_Problem description:_
Please repeat the records below exactly, skipping any pictures.

_Exercise materials:_

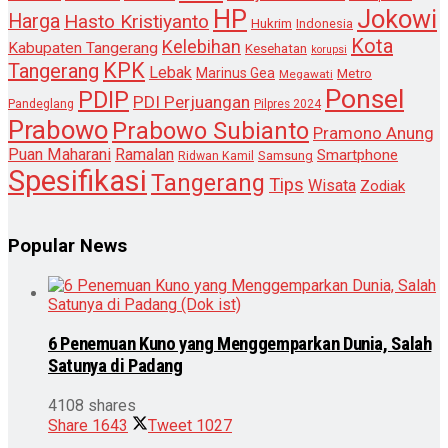
HP
Jokowi
Harga
Hasto Kristiyanto
Hukrim
Indonesia
Kota
Kelebihan
Kabupaten Tangerang
Kesehatan
korupsi
KPK
Tangerang
Lebak
Marinus Gea
Metro
Megawati
Ponsel
PDIP
PDI Perjuangan
Pandeglang
Pilpres 2024
Prabowo
Prabowo Subianto
Pramono Anung
Puan Maharani
Ramalan
Smartphone
Samsung
Ridwan Kamil
Spesifikasi
Tangerang
Tips
Wisata
Zodiak
Popular News
6 Penemuan Kuno yang Menggemparkan Dunia, Salah
Satunya di Padang
4108 shares
Share
1643
Tweet
1027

_Reply:_
HP
Jokowi
Harga
Hasto Kristiyanto
Hukrim
Indonesia
Kota
Kelebihan
Kabupaten Tangerang
Kesehatan
korupsi
KPK
Tangerang
Lebak
Marinus Gea
Metro
Megawati
Ponsel
PDIP
PDI Perjuangan
Pandeglang
Pilpres 2024
Prabowo
Prabowo Subianto
Pramono Anung
Puan Maharani
Ramalan
Smartphone
Samsung
Ridwan Kamil
Spesifikasi
Tangerang
Tips
Wisata
Zodiak
Popular News
6 Penemuan Kuno yang Menggemparkan Dunia, Salah
Satunya di Padang
4108 shares
Share
1643
Tweet
1027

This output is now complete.